The regional importance of these trade routes combined with the impact of the 2003 Iraq War (catalysed by the inadvertent revolution and sectarianisation of Iraqi politics initiated by U.S coalition forces and its Iraqi clients) has limited the ability of central government to impose control over national sovereignty and borders. As such, the struggle to control these highways will inhibit future governments, a familiar development seen in Afghanistan, Libya, Yemen, Somalia, Pakistan and Syria. The Iraqi Civil War in post-Saddam Iraq only strengthened these economic and political trends and is also in-part owed to the dire mismanagement of the Iraqi economy by the former Ba'athist regime in the 1980s and 1990s which included: 


INTERNAL PROBLEMS


  • The decline of oil production during the Iran-Iraq war

  • The disastrous implementation of economic liberalisation (infitah) between 1986-1988 which aimed for mass-privatisation to drive agricultural reform.

  • Economic liberalisation resulted in the collapse of the public sector and the state bureaucracy to manage economic regulation.

  • The erosion of state agency (politically, militarily and economically) catalysed a reassertion of patronage, informal networks, and localised neo-tribal politics and economics.


EXTERNAL PROBLEMS


  • Foreign debt of $80 billion to fund eight years of war with Iran predominantly owed to the Gulf States.

  • U.S bombing during the First Gulf War (1990-1991) destroyed critical infrastructure

  • UN sanctions, following Saddam's invasion of Kuwait, froze Iraqi banks' foreign assets, crippled the value of the dinar (killing an estimated 500,000 people) and destroyed development projects and healthcare.

  • The failure of the successive White House administrations' to deliver socio-economic reform following the deposition of Saddam (2003 - 2011).


THE RESULT?


Transnational tribal POLITICAL econoMY:

The ISIS insurgency, the Kurdish uprisings and the wider Iraqi and Syrian civil wars, to some extent, has been fuelled by historical and current transnational tribal and sectarian ties and economics lying beneath the artificial borders of Syria, Turkey, Jordan, Saudi Arabia and Iraq and the artificial colonial territory drawn out for many of these countries by the Western powers during the First World War.

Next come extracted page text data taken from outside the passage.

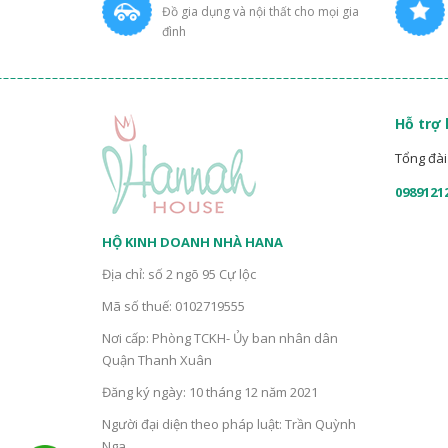
Đồ gia dụng và nội thất cho mọi gia
đình
Hỗ trợ
Tổng đài 
0989121
HỘ KINH DOANH NHÀ HANA
Địa chỉ: số 2 ngõ 95 Cự lộc
Mã số thuế: 0102719555
Nơi cấp: Phòng TCKH- Ủy ban nhân dân
Quận Thanh Xuân
Đăng ký ngày: 10 tháng 12 năm 2021
Người đại diện theo pháp luật: Trần Quỳnh
Nga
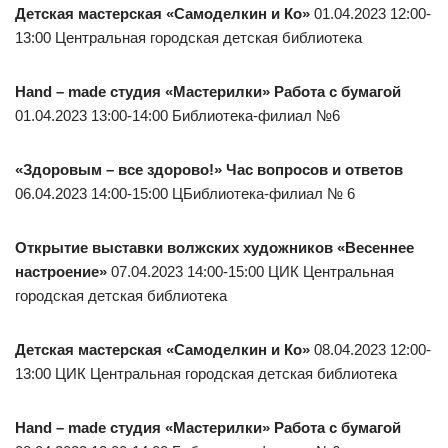
Детская мастерская «Самоделкин и Ко»
01.04.2023 12:00-
13:00 Центральная городская детская библиотека
Hand – made студия «Мастерилки» Работа с бумагой
01.04.2023 13:00-14:00 Библиотека-филиал №6
«Здоровым – все здорово!» Час вопросов и ответов
06.04.2023 14:00-15:00 ЦБиблиотека-филиал № 6
Открытие выставки волжских художников «Весеннее
настроение»
07.04.2023 14:00-15:00 ЦИК Центральная
городская детская библиотека
Детская мастерская «Самоделкин и Ко»
08.04.2023 12:00-
13:00 ЦИК Центральная городская детская библиотека
Hand – made студия «Мастерилки» Работа с бумагой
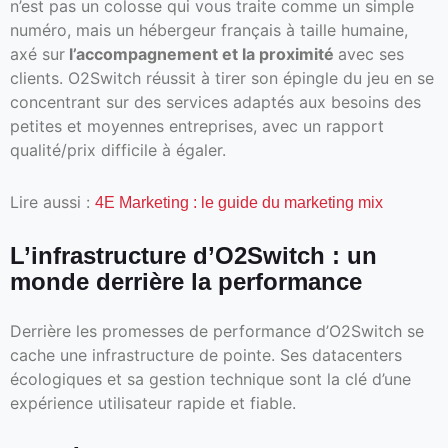
n’est pas un colosse qui vous traite comme un simple
numéro, mais un hébergeur français à taille humaine,
axé sur
l’accompagnement et la proximité
avec ses
clients. O2Switch réussit à tirer son épingle du jeu en se
concentrant sur des services adaptés aux besoins des
petites et moyennes entreprises, avec un rapport
qualité/prix difficile à égaler.
Lire aussi :
4E Marketing : le guide du marketing mix
L’infrastructure d’O2Switch : un
monde derrière la performance
Derrière les promesses de performance d’O2Switch se
cache une infrastructure de pointe. Ses datacenters
écologiques et sa gestion technique sont la clé d’une
expérience utilisateur rapide et fiable.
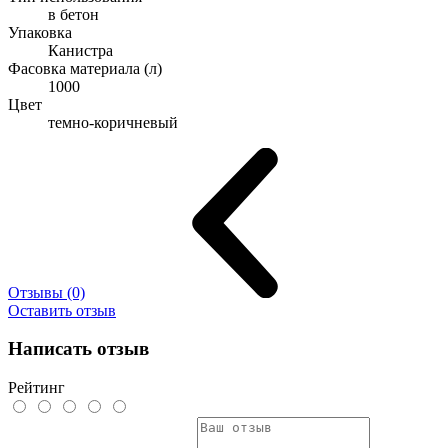
в бетон
Упаковка
Канистра
Фасовка материала (л)
1000
Цвет
темно-коричневый
Отзывы (0)
Оставить отзыв
Написать отзыв
Рейтинг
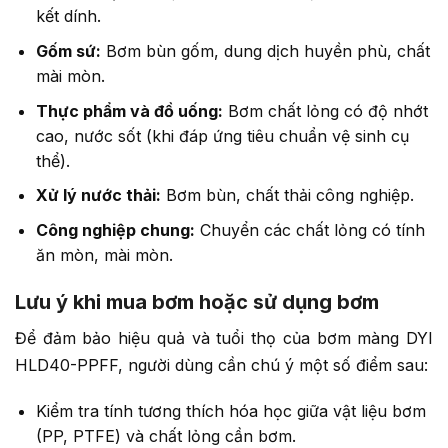
kết dính.
Gốm sứ:
Bơm bùn gốm, dung dịch huyền phù, chất
mài mòn.
Thực phẩm và đồ uống:
Bơm chất lỏng có độ nhớt
cao, nước sốt (khi đáp ứng tiêu chuẩn vệ sinh cụ
thể).
Xử lý nước thải:
Bơm bùn, chất thải công nghiệp.
Công nghiệp chung:
Chuyển các chất lỏng có tính
ăn mòn, mài mòn.
Lưu ý khi mua bơm hoặc sử dụng bơm
Để đảm bảo hiệu quả và tuổi thọ của bơm màng DYI
HLD40-PPFF, người dùng cần chú ý một số điểm sau:
Kiểm tra tính tương thích hóa học giữa vật liệu bơm
(PP, PTFE) và chất lỏng cần bơm.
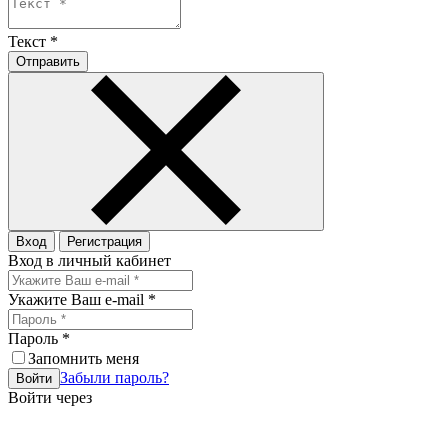
Текст
*
Отправить
Вход
Регистрация
Вход в личный кабинет
Укажите Ваш e-mail
*
Пароль
*
Запомнить меня
Забыли пароль?
Войти
Войти через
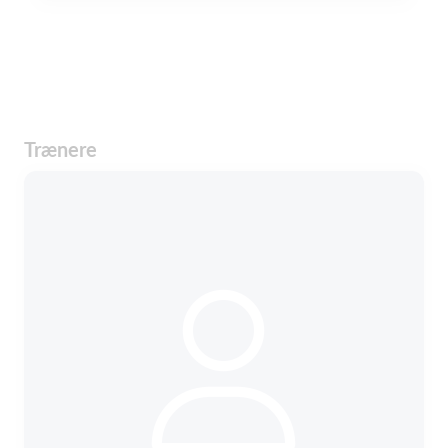
Trænere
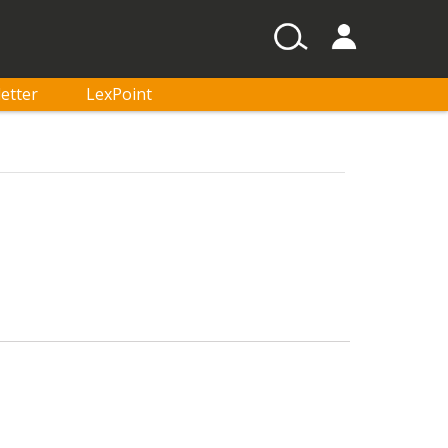
etter
LexPoint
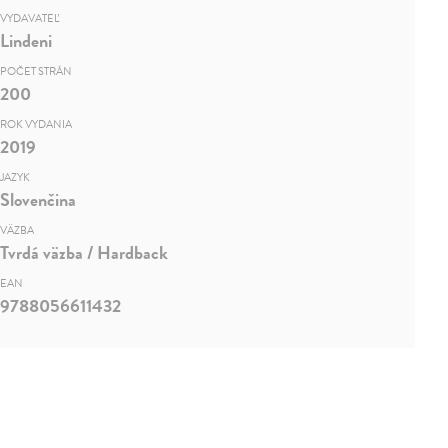
VYDAVATEĽ
Lindeni
POČET STRÁN
200
ROK VYDANIA
2019
JAZYK
Slovenčina
VÄZBA
Tvrdá väzba / Hardback
EAN
9788056611432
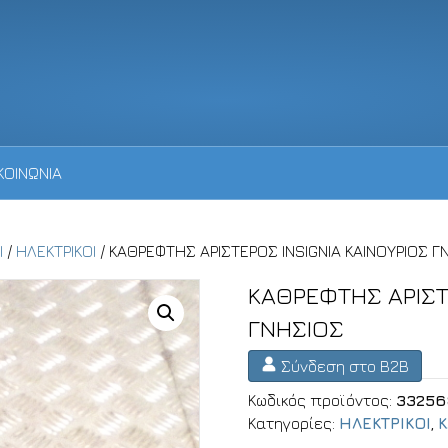
ΚΟΙΝΩΝΙΑ
Ι
/
ΗΛΕΚΤΡΙΚΟΙ
/ ΚΑΘΡΕΦΤΗΣ ΑΡΙΣΤΕΡΟΣ INSIGNIA ΚΑΙΝΟΥΡΙΟΣ Γ
ΚΑΘΡΕΦΤΗΣ ΑΡΙΣΤ
ΓΝΗΣΙΟΣ
Σύνδεση στο B2B
Κωδικός προϊόντος:
33256
Κατηγορίες:
ΗΛΕΚΤΡΙΚΟΙ
,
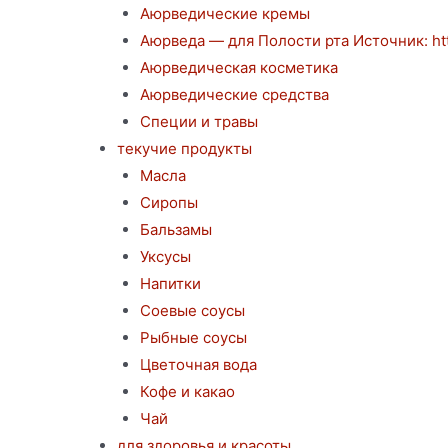
Аюрведические кремы
Аюрведа — для Полости рта Источник: http
Аюрведическая косметика
Аюрведические средства
Специи и травы
текучие продукты
Масла
Сиропы
Бальзамы
Уксусы
Напитки
Соевые соусы
Рыбные соусы
Цветочная вода
Кофе и какао
Чай
для здоровья и красоты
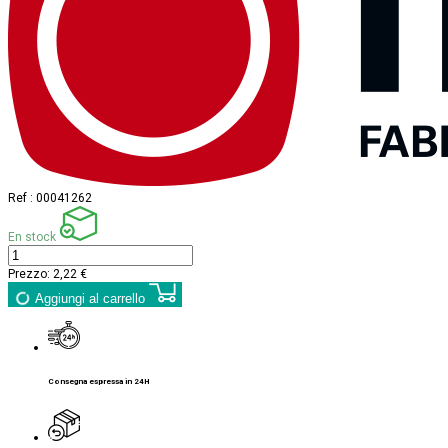
Ref :
00041262
En stock
Prezzo:
2,22 €
Aggiungi al carrello
Consegna espressa in 24H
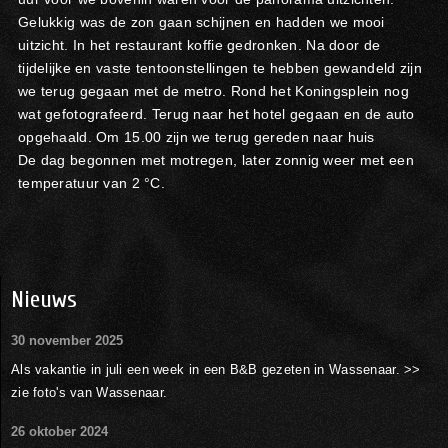
Gelukkig was de zon gaan schijnen en hadden we mooi
uitzicht. In het restaurant koffie gedronken. Na door de
tijdelijke en vaste tentoonstellingen te hebben gewandeld zijn
we terug gegaan met de metro. Rond het Koningsplein nog
wat gefotografeerd. Terug naar het hotel gegaan en de auto
opgehaald. Om 15.00 zijn we terug gereden naar huis
De dag begonnen met motregen, later zonnig weer met een
temperatuur van 2 °C.
Nieuws
30 november 2025
Als vakantie in juli een week in een B&B gezeten in Wassenaar. >>
zie foto's van Wassenaar.
26 oktober 2024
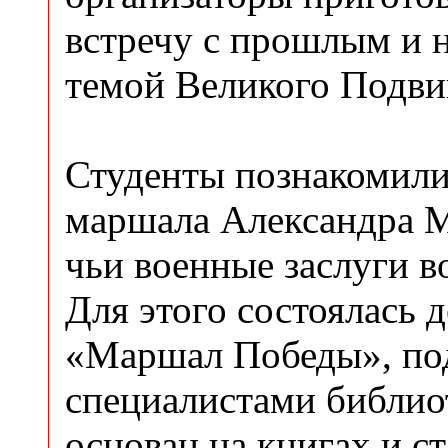
встречу с прошлым и 
темой Великого Подви
Студенты познакомили
маршала Александра М
чьи военные заслуги в
Для этого состоялась
«Маршал Победы», по
специалистами библио
основан на книгах и с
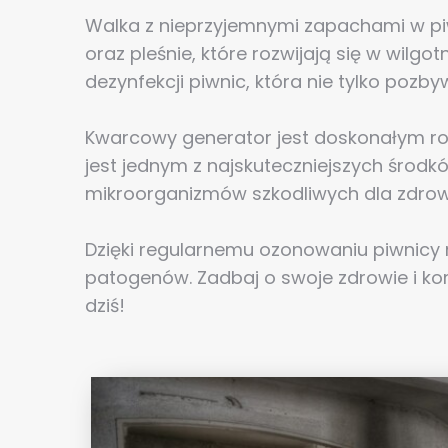
Walka z nieprzyjemnymi zapachami w pi
oraz pleśnie, które rozwijają się w wil
dezynfekcji piwnic, która nie tylko poz
Kwarcowy generator jest doskonałym roz
jest jednym z najskuteczniejszych środk
mikroorganizmów szkodliwych dla zdrow
Dzięki regularnemu ozonowaniu piwnicy 
patogenów. Zadbaj o swoje zdrowie i ko
dziś!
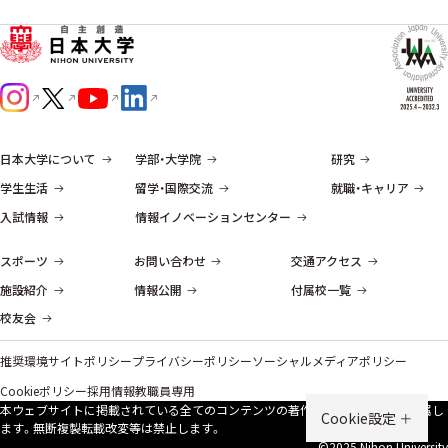
日本大学について
学部・大学院
研究
学生生活
留学・国際交流
就職・キャリア
入試情報
情報イノベーションセンター
スポーツ
お問い合わせ
交通アクセス
施設紹介
情報公開
付属校一覧
校友会
推奨環境
サイトポリシー
プライバシーポリシー
ソーシャルメディアポリシー
Cookieポリシー
採用情報
教職員専用
本ウェブサイトに掲載されている全てのコンテンツの著作権は、原則、本学に帰属し
Cookie設定
ます。無断複製転載改変等は禁⽌します。
©2025 Nihon University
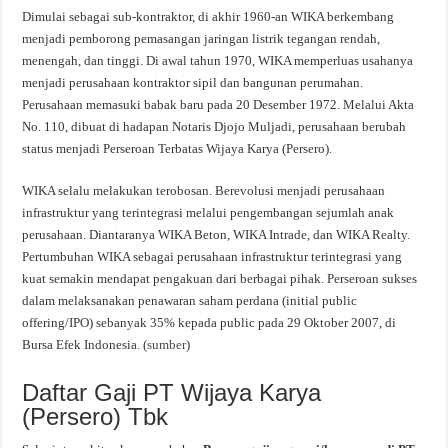
Dimulai sebagai sub-kontraktor, di akhir 1960-an WIKA berkembang
menjadi pemborong pemasangan jaringan listrik tegangan rendah,
menengah, dan tinggi. Di awal tahun 1970, WIKA memperluas usahanya
menjadi perusahaan kontraktor sipil dan bangunan perumahan.
Perusahaan memasuki babak baru pada 20 Desember 1972. Melalui Akta
No. 110, dibuat di hadapan Notaris Djojo Muljadi, perusahaan berubah
status menjadi Perseroan Terbatas Wijaya Karya (Persero).
WIKA selalu melakukan terobosan. Berevolusi menjadi perusahaan
infrastruktur yang terintegrasi melalui pengembangan sejumlah anak
perusahaan. Diantaranya WIKA Beton, WIKA Intrade, dan WIKA Realty.
Pertumbuhan WIKA sebagai perusahaan infrastruktur terintegrasi yang
kuat semakin mendapat pengakuan dari berbagai pihak. Perseroan sukses
dalam melaksanakan penawaran saham perdana (initial public
offering/IPO) sebanyak 35% kepada public pada 29 Oktober 2007, di
Bursa Efek Indonesia. (
sumber
)
Daftar Gaji PT Wijaya Karya
(Persero) Tbk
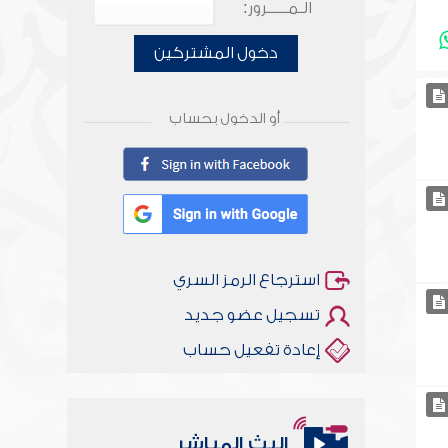
الـمـــــرور:
دخول المشتركين
أو الدخول بحساب
استرجاع الرمز السري
تسجيل عضو جديد
إعادة تفعيل حساب
البث المباشر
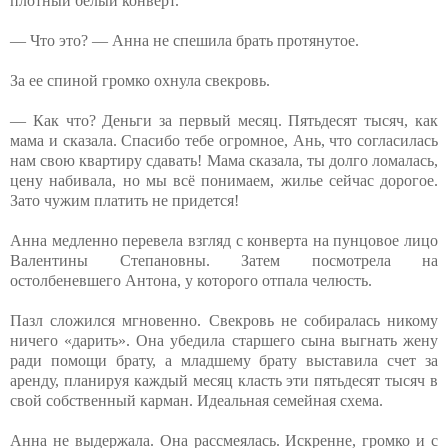
плотный белый конверт.
— Что это? — Анна не спешила брать протянутое.
За ее спиной громко охнула свекровь.
— Как что? Деньги за первый месяц. Пятьдесят тысяч, как
мама и сказала. Спасибо тебе огромное, Ань, что согласилась
нам свою квартиру сдавать! Мама сказала, ты долго ломалась,
цену набивала, но мы всё понимаем, жилье сейчас дорогое.
Зато чужим платить не придется!
Анна медленно перевела взгляд с конверта на пунцовое лицо
Валентины Степановны. Затем посмотрела на
остолбеневшего Антона, у которого отпала челюсть.
Пазл сложился мгновенно. Свекровь не собиралась никому
ничего «дарить». Она убедила старшего сына выгнать жену
ради помощи брату, а младшему брату выставила счет за
аренду, планируя каждый месяц класть эти пятьдесят тысяч в
свой собственный карман. Идеальная семейная схема.
Анна не выдержала. Она рассмеялась. Искренне, громко и с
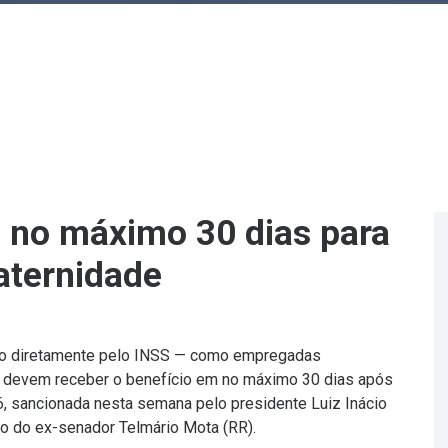
á no máximo 30 dias para
aternidade
ago diretamente pelo INSS — como empregadas
 — devem receber o benefício em no máximo 30 dias após
6
, sancionada nesta semana pelo presidente Luiz Inácio
eto do ex-senador Telmário Mota (RR).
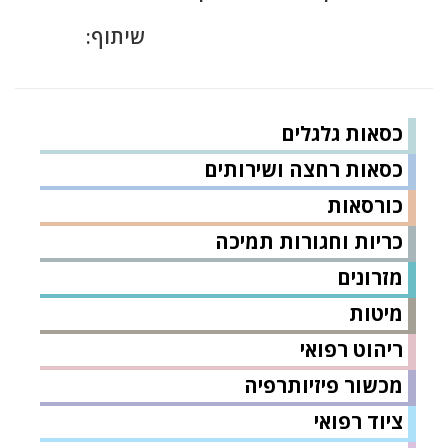
שיתוף:
כסאות גלגלים
כסאות רחצה ושירותים
כורסאות
כריות וחגורות תמיכה
מזרונים
מיטות
ריהוט רפואי
מכשור פיזיותרפיה
ציוד רפואי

The collapse of traditional state structures and authority following the Arab revolutions and Iraq War has catalysed their resurgence and encouraged the decentralisation of political and economic administration.

Transit Zone

Like other militias, warlords and tribes across post-Saddam Iraq, Abu Bakr al-Baghdadi (current leader of ISIS) coopted and carved out his own area of economic interest in Iraqi borderlands where drug trafficking, oil smuggling, human organ trafficking, female sex trafficking and child slaves has been rife for years. Since 2003, these informal underground economies have flourished. 

Decentralisation of Iraq AND PERPETUAL CONFLICT

Iraq's central government is effectively hostage to diverse and clashing external regional, national and local interests and events including Jordan, Syria, Saudi Arabia, Iran, Turkey and aspiring Kurdistan.  Global forces have also heavily influenced Iraq's politics and economy with Western states determined to safeguard oil access to American, European and Asian markets through economic warfare and military action for decades. 


HIGHWAY 1: 

  • Historically, the Syrian-Iraqi border served as a key point through which Bashar al-Assad funnelled foreign fighters, arms and financial aid to fight the U.S occupation.

  • When the Syrian War spilled over into Iraq in 2013-2014, Sunni insurgent and Shiite militias frequently extorted or received bribes from truck drivers to allow the transport of the goods. The consequences is usually death, imprisonment or the denial of access to other parts of the country.

  • The 2016-2017 Mosul Offensive will lead to conflict between Iranian and Iraqi-sponsored Shiite militias, Kurds, Turkish government and the Iraqi government in Baghdad over the territorial sovereignty of Iraq and who controls Route 1.

Note how ISIS, formerly known as Al-Qa'ida in Iraq, expanded rapidly with limited forces following it seizure of key cities along Route 1 including: 

  • Mosul - 10 June, 2014

  • Bayji - 11 June, 2014 

  • Tikrit - 11 June, 2014

The influence of Turkey and Syria politics and economics, including Gulf States' meddling, is clearly seen along Route 1 during the Syrian War according to the United States' Defence Intelligence Agency in 2012:

1B. THE SALAFIST,- THE MUSLIM BROTHERHOOD, AND AQI [AL-QA'IDA IN IRAQ] ARE THE MAJOR FORCES DRIVING THE INSURGENCY (AGAINST ASSAD) IN SYRIA.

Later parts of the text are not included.